Closed Bhavya6187 closed 2 years ago
Thanks @Bhavya6187! Ray 2.0 will deprecate the ray.ObjectID
name in favor of ray.ObjectRef
. This name change is currently supported in the latest stable release of Ray.
@devin-petersohn: I installed the latest version of modin (0.8.3+41.g5cb3283) from the master. I am getting a similar error:
Traceback (most recent call last):
File "<stdin>", line 1, in <module>
File "/Users/shossain/anaconda3/envs/py37/lib/python3.7/site-packages/modin/pandas/io.py", line 134, in read_csv
return _read(**kwargs)
File "/Users/shossain/anaconda3/envs/py37/lib/python3.7/site-packages/modin/pandas/io.py", line 60, in _read
pd_obj = EngineDispatcher.read_csv(**kwargs)

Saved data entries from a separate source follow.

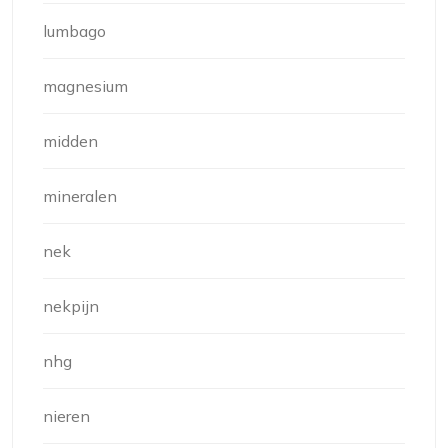
lumbago
magnesium
midden
mineralen
nek
nekpijn
nhg
nieren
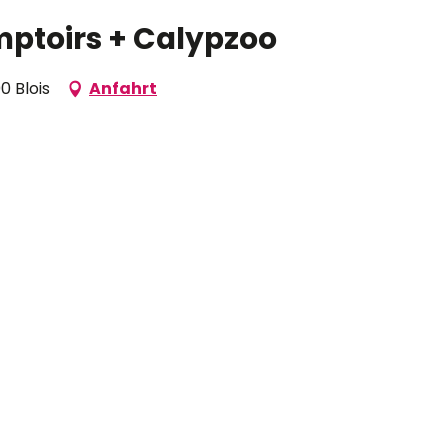
mptoirs + Calypzoo
0 Blois
Anfahrt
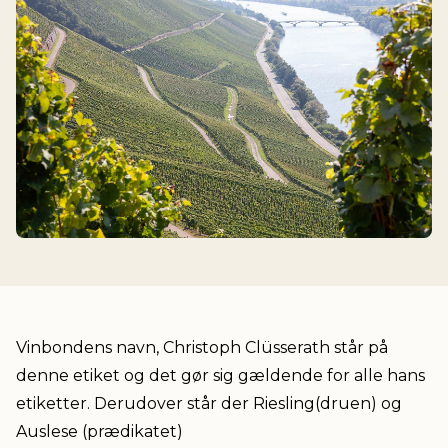
Vinbondens navn, Christoph Clüsserath står på
denne etiket og det gør sig gældende for alle hans
etiketter. Derudover står der Riesling(druen) og
Auslese (prædikatet)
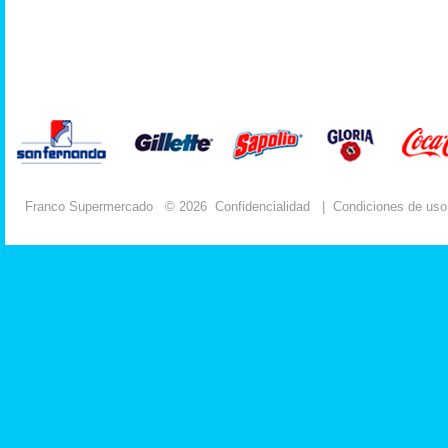
Franco Supermercado
© 2026
Confidencialidad
|
Condiciones de uso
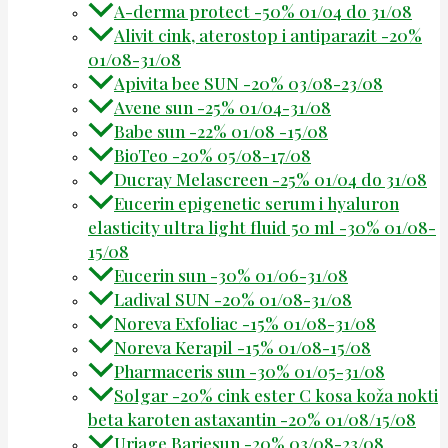
A-derma protect -50% 01/04 do 31/08
Alivit cink, aterostop i antiparazit -20%
01/08-31/08
Apivita bee SUN -20% 03/08-23/08
Avene sun -25% 01/04-31/08
Babe sun -22% 01/08 -15/08
BioTeo -20% 05/08-17/08
Ducray Melascreen -25% 01/04 do 31/08
Eucerin epigenetic serum i hyaluron
elasticity ultra light fluid 50 ml -30% 01/08-
15/08
Eucerin sun -30% 01/06-31/08
Ladival SUN -20% 01/08-31/08
Noreva Exfoliac -15% 01/08-31/08
Noreva Kerapil -15% 01/08-15/08
Pharmaceris sun -30% 01/05-31/08
Solgar -20% cink ester C kosa koža nokti
beta karoten astaxantin -20% 01/08/15/08
Uriage Bariesun -20% 03/08-23/08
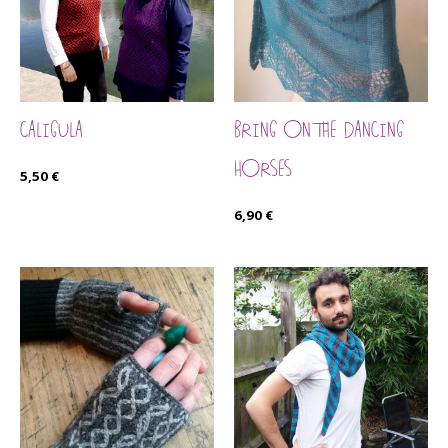
CALIGULA
BRING ON THE DANCING
HORSES
5,50
€
6,90
€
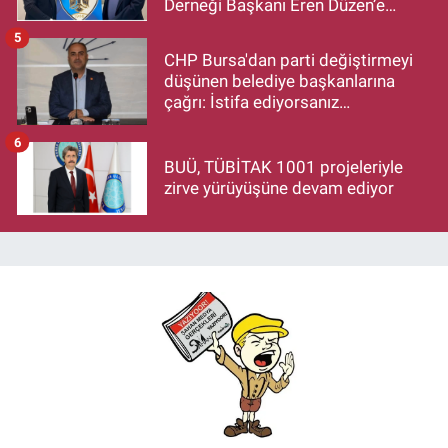
Derneği Başkanı Eren Düzen’e
Hayırlı Olsun Ziyareti
5
CHP Bursa'dan parti değiştirmeyi
düşünen belediye başkanlarına
çağrı: İstifa ediyorsanız
makamlarınızı da bırakın
6
BUÜ, TÜBİTAK 1001 projeleriyle
zirve yürüyüşüne devam ediyor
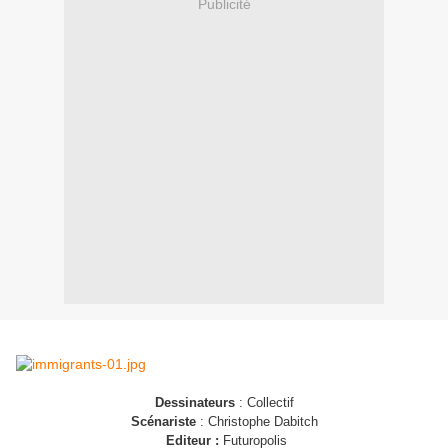
Publicité
Dessinateurs
: Collectif
Scénariste
: Christophe Dabitch
Editeur :
Futuropolis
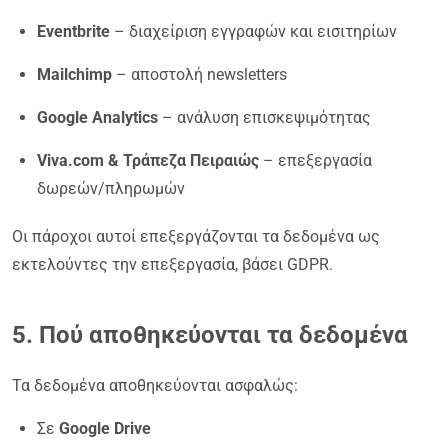
Eventbrite
– διαχείριση εγγραφών και εισιτηρίων
Mailchimp
– αποστολή newsletters
Google Analytics
– ανάλυση επισκεψιμότητας
Viva.com & Τράπεζα Πειραιώς
– επεξεργασία
δωρεών/πληρωμών
Οι πάροχοι αυτοί επεξεργάζονται τα δεδομένα ως
εκτελούντες την επεξεργασία, βάσει GDPR.
5. Πού αποθηκεύονται τα δεδομένα
Τα δεδομένα αποθηκεύονται ασφαλώς:
Σε
Google Drive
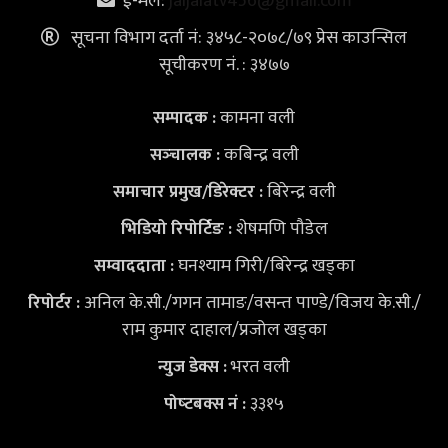
ई-मेल:
jaljalatv456@gmail.com
सूचना विभाग दर्ता नं: ३४५८-२०७८/७९ प्रेस काउन्सिल
सूचीकरण नं. : ३४७७
कामना वली
सम्पादक :
कबिन्द्र वली
सञ्‍चालक :
बिरेन्द्र वली
समाचार प्रमुख/डिरेक्टर :
शेषमणि पौडेल
भिडियो
रिपोर्टिङ :
घनश्याम गिरी/बिरेन्द्र खड्का
सम्वाददाता :
अनिल के.सी./गगन तामाङ/वसन्त पाण्डे/विजय के.सी./
रिपोर्टर :
राम कुमार दाहाल/प्रजोल खड्का
भरत वली
न्युज डेक्स
:
३३१५
पोष्‍टबक्स नं :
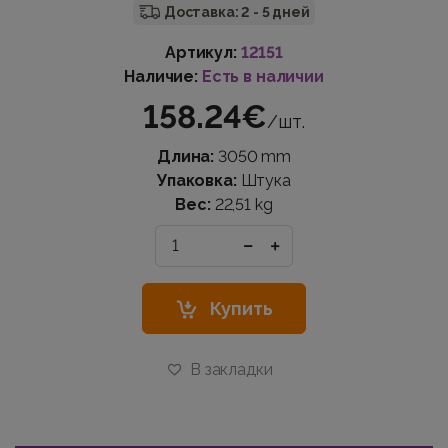
Доставка: 2 - 5 дней
Артикул:
12151
Наличие:
Есть в наличии
158.24€
/шт.
Длина:
3050 mm
Упаковка:
Штука
Вес:
22,51 kg
Купить
В закладки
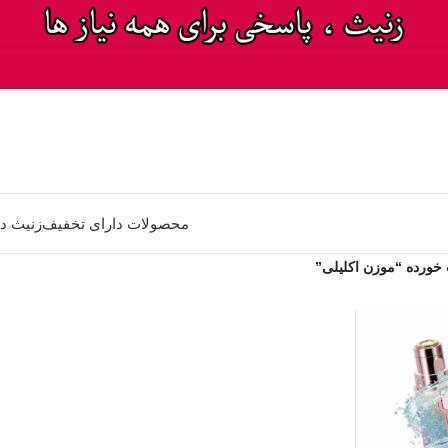
محصولات دارای تخفیف
زنیث د
ورده “موزن اکلیلی”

File "/Users/shossain/anaconda3/envs/py37/lib/python3.7/site-packages/modin/data_management/factories/dispatcher.py", line 104, in read_csv
return cls.__engine._read_csv(**kwargs)
File "/Users/shossain/anaconda3/envs/py37/lib/python3.7/site-packages/modin/data_management/factories/factories.py", line 87, in _read_csv
return cls.io_cls.read_csv(**kwargs)
File "/Users/shossain/anaconda3/envs/py37/lib/python3.7/site-packages/modin/engines/base/io/file_dispatcher.py", line 29, in read
query_compiler = cls._read(*args, **kwargs)
File "/Users/shossain/anaconda3/envs/py37/lib/python3.7/site-packages/modin/engines/base/io/text/csv_dispatcher.py", line 30, in _read
return cls.single_worker_read(filepath_or_buffer, **kwargs)
File "/Users/shossain/anaconda3/envs/py37/lib/python3.7/site-packages/modin/backends/pandas/parsers.py", line 87, in single_worker_read
return cls.query_compiler_cls.from_pandas(pandas_frame, cls.frame_cls)
File "/Users/shossain/anaconda3/envs/py37/lib/python3.7/site-packages/modin/backends/pandas/query_compiler.py", line 209, in from_pandas
return cls(data_cls.from_pandas(df))
File "/Users/shossain/anaconda3/envs/py37/lib/python3.7/site-packages/modin/engines/base/frame/data.py", line 2032, in from_pandas
new_frame, new_lengths, new_widths = cls._frame_mgr_cls.from_pandas(df, True)
File "/Users/shossain/anaconda3/envs/py37/lib/python3.7/site-packages/modin/engines/base/frame/partition_manager.py", line 580, in from_pandas
for i in range(0, len(df), row_chunksize)
File "/Users/shossain/anaconda3/envs/py37/lib/python3.7/site-packages/modin/engines/base/frame/partition_manager.py", line 580, in <listcomp>
for i in range(0, len(df), row_chunksize)
File "/Users/shossain/anaconda3/envs/py37/lib/python3.7/site-packages/modin/engines/base/frame/partition_manager.py", line 578, in <listcomp>
for j in range(0, len(df.columns), col_chunksize)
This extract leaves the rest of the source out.